Problem details: From the entries below, report how many lines contain the string "وراث". Give only that number.

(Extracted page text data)
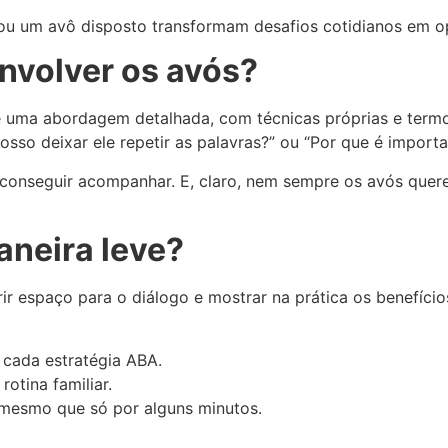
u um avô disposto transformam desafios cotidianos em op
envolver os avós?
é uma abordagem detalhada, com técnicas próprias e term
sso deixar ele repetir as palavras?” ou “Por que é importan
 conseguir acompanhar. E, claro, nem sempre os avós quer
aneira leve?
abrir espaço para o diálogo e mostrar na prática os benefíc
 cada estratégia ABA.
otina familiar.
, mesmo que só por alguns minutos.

==

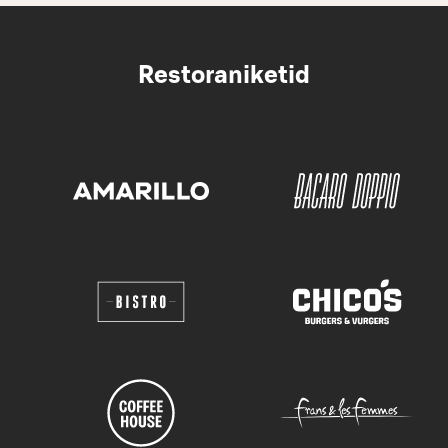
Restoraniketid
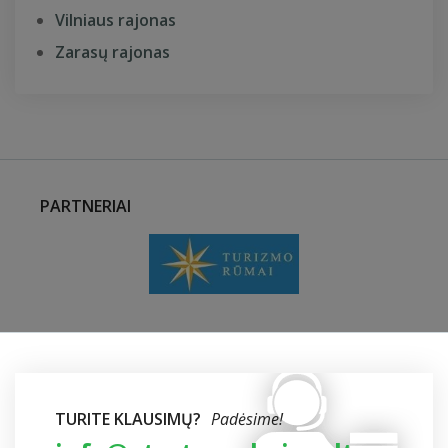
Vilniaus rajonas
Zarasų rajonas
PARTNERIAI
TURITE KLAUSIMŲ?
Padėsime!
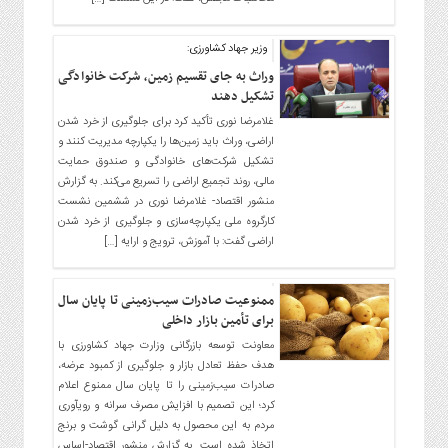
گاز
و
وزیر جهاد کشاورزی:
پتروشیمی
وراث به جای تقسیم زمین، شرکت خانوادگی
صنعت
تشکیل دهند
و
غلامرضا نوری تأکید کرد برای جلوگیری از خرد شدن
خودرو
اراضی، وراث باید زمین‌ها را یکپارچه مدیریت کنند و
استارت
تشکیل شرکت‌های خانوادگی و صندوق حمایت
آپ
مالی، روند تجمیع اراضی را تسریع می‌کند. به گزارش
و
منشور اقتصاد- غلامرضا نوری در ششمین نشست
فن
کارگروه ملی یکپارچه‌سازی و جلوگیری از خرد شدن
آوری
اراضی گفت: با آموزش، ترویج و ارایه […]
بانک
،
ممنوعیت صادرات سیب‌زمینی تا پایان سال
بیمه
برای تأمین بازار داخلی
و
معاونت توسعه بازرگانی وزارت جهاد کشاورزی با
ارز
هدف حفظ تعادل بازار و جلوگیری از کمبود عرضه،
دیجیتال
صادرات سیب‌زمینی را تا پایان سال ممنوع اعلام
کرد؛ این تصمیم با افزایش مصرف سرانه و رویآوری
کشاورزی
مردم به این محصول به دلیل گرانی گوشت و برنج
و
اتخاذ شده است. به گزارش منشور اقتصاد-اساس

==

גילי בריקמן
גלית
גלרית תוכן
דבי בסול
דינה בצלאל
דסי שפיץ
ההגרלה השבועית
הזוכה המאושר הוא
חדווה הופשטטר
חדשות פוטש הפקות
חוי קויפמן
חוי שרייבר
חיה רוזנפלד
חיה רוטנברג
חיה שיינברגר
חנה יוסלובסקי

Exercise solution: 2